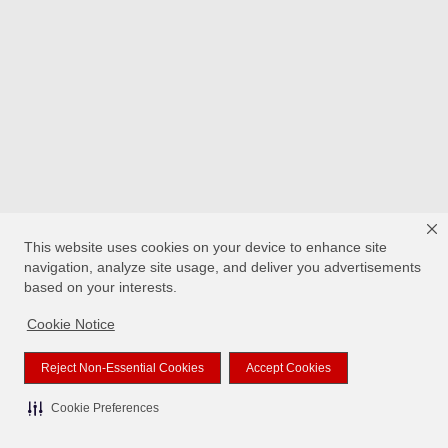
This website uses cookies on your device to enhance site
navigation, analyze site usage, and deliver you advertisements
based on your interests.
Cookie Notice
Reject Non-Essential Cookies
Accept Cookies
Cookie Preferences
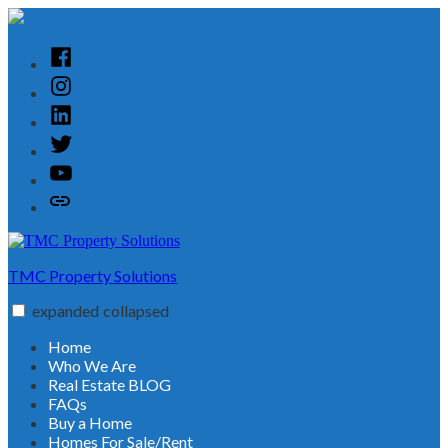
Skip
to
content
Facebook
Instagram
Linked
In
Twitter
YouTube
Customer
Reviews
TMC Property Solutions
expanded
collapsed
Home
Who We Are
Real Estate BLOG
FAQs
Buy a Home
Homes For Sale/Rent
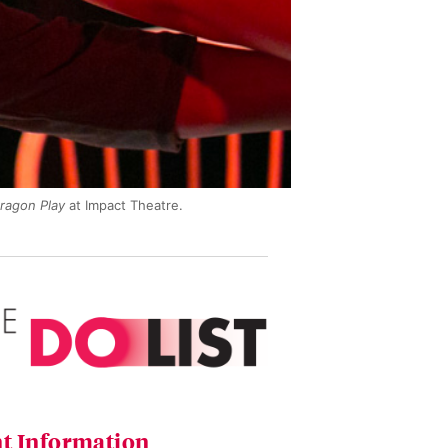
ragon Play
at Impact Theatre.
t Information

▬▬▬▬▬▬▬▬▬▬

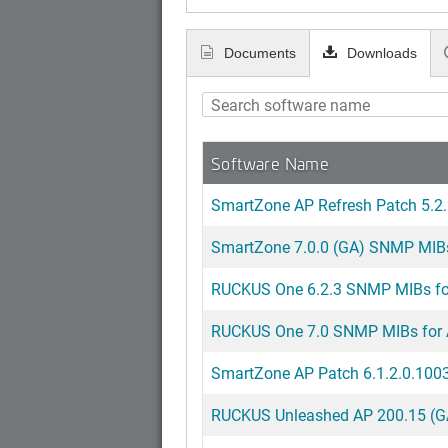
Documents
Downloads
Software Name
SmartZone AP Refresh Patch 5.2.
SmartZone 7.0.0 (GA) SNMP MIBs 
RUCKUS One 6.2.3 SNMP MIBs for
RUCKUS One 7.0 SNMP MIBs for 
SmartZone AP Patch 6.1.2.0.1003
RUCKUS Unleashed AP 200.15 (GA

▬▬▬▬▬▬▬▬▬▬

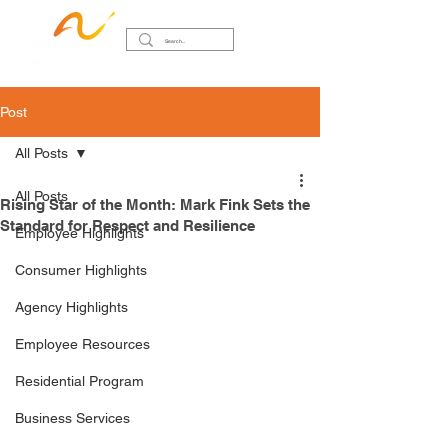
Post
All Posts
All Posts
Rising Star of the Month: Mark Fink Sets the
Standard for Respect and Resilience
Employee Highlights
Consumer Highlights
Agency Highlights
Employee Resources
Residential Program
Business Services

▬▬▬▬▬▬▬▬▬▬

Try it:
Only the lines above from the one with "Employee Highlights" up to and including the one with "Business Services" should be repeated, exactly as written.

Result below:
Employee Highlights
Consumer Highlights
Agency Highlights
Employee Resources
Residential Program
Business Services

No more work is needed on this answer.